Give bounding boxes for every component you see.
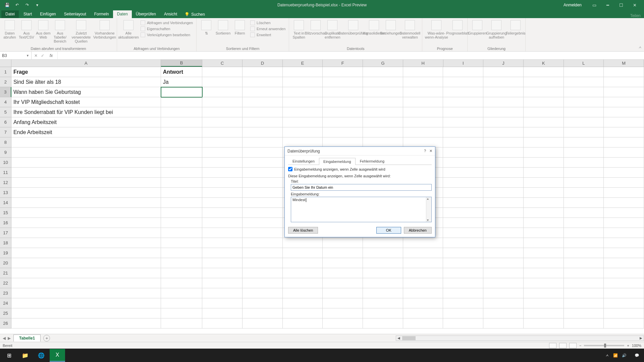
cell[interactable] — [524, 218, 564, 228]
cell[interactable] — [283, 97, 323, 107]
cell[interactable] — [11, 178, 161, 188]
cancel-button[interactable]: Abbrechen — [404, 227, 432, 234]
network-icon[interactable]: 📶 — [613, 353, 618, 358]
cell[interactable] — [283, 127, 323, 137]
cell[interactable] — [202, 278, 243, 288]
reapply-button[interactable]: Erneut anwenden — [249, 26, 287, 32]
clear-filter-button[interactable]: Löschen — [249, 20, 287, 25]
cell[interactable] — [243, 308, 283, 318]
column-header[interactable]: G — [363, 60, 403, 67]
cell[interactable] — [524, 248, 564, 258]
row-header[interactable]: 4 — [0, 97, 11, 107]
relationships-button[interactable]: Beziehungen — [383, 19, 398, 35]
cell[interactable] — [363, 288, 403, 298]
cell[interactable] — [323, 117, 363, 127]
cell[interactable] — [403, 87, 443, 97]
data-model-button[interactable]: Datenmodell verwalten — [400, 19, 420, 39]
cell[interactable] — [524, 158, 564, 168]
cell[interactable] — [524, 137, 564, 147]
add-sheet-button[interactable]: ＋ — [43, 335, 50, 342]
cell[interactable] — [161, 318, 203, 328]
cell[interactable] — [323, 318, 363, 328]
cell[interactable] — [243, 77, 283, 87]
cell[interactable] — [202, 147, 243, 158]
cell[interactable]: Antwort — [161, 67, 203, 77]
cell[interactable] — [11, 288, 161, 298]
save-icon[interactable]: 💾 — [3, 1, 11, 9]
cell[interactable] — [161, 127, 203, 137]
row-header[interactable]: 18 — [0, 238, 11, 248]
explorer-icon[interactable]: 📁 — [17, 349, 33, 362]
cell[interactable] — [524, 298, 564, 308]
from-web-button[interactable]: Aus dem Web — [36, 19, 51, 39]
cell[interactable] — [483, 248, 524, 258]
cell[interactable] — [483, 67, 524, 77]
cell[interactable] — [363, 107, 403, 117]
cell[interactable] — [443, 107, 483, 117]
browser-icon[interactable]: 🌐 — [34, 349, 49, 362]
cell[interactable] — [323, 238, 363, 248]
row-header[interactable]: 1 — [0, 67, 11, 77]
select-all-corner[interactable] — [0, 60, 11, 67]
cell[interactable] — [161, 97, 203, 107]
cell[interactable] — [202, 308, 243, 318]
cell[interactable] — [403, 238, 443, 248]
cell[interactable] — [443, 298, 483, 308]
share-button[interactable]: Teilen — [630, 13, 641, 18]
cell[interactable] — [524, 318, 564, 328]
tab-file[interactable]: Datei — [1, 10, 19, 18]
cell[interactable] — [323, 288, 363, 298]
cell[interactable] — [161, 238, 203, 248]
cell[interactable] — [604, 238, 644, 248]
cell[interactable] — [283, 238, 323, 248]
cell[interactable] — [202, 178, 243, 188]
cell[interactable] — [524, 117, 564, 127]
redo-icon[interactable]: ↷ — [23, 1, 31, 9]
column-header[interactable]: L — [564, 60, 604, 67]
excel-task-icon[interactable]: X — [50, 349, 65, 362]
cell[interactable] — [564, 288, 604, 298]
cell[interactable] — [564, 268, 604, 278]
column-header[interactable]: D — [243, 60, 283, 67]
cell[interactable] — [564, 208, 604, 218]
row-header[interactable]: 3 — [0, 87, 11, 97]
cell[interactable] — [323, 137, 363, 147]
cell[interactable] — [604, 127, 644, 137]
cell[interactable] — [483, 298, 524, 308]
cell[interactable] — [524, 87, 564, 97]
cell[interactable] — [524, 228, 564, 238]
cell[interactable] — [604, 188, 644, 198]
tell-me-search[interactable]: 💡 Suchen — [181, 11, 208, 18]
cell[interactable] — [403, 298, 443, 308]
cell[interactable] — [243, 188, 283, 198]
cell[interactable] — [243, 147, 283, 158]
cell[interactable] — [483, 117, 524, 127]
sheet-tab[interactable]: Tabelle1 — [13, 335, 41, 342]
cell[interactable] — [243, 137, 283, 147]
page-break-icon[interactable] — [569, 343, 577, 348]
cell[interactable] — [564, 127, 604, 137]
maximize-icon[interactable]: ☐ — [614, 0, 628, 10]
cell[interactable] — [483, 238, 524, 248]
normal-view-icon[interactable] — [549, 343, 556, 348]
signin-link[interactable]: Anmelden — [564, 3, 582, 7]
cell[interactable] — [243, 87, 283, 97]
volume-icon[interactable]: 🔊 — [622, 353, 627, 358]
cell[interactable] — [202, 97, 243, 107]
cell[interactable] — [243, 218, 283, 228]
cell[interactable] — [202, 208, 243, 218]
cell[interactable] — [363, 117, 403, 127]
row-header[interactable]: 7 — [0, 127, 11, 137]
cell[interactable] — [202, 258, 243, 268]
cell[interactable] — [604, 288, 644, 298]
cell[interactable] — [243, 198, 283, 208]
row-header[interactable]: 10 — [0, 158, 11, 168]
cell[interactable] — [243, 107, 283, 117]
cell[interactable] — [403, 117, 443, 127]
cell[interactable] — [483, 107, 524, 117]
cell[interactable] — [443, 67, 483, 77]
cell[interactable] — [202, 248, 243, 258]
cell[interactable] — [443, 308, 483, 318]
cell[interactable] — [363, 278, 403, 288]
cell[interactable] — [323, 248, 363, 258]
- - - - - - -
→ **Your objective**: Where does the word "column" appear in the material above? Copy every line that holds it.

→ **Output below**:
column-header[interactable]: G — [363, 60, 403, 67]
column-header[interactable]: L — [564, 60, 604, 67]
column-header[interactable]: D — [243, 60, 283, 67]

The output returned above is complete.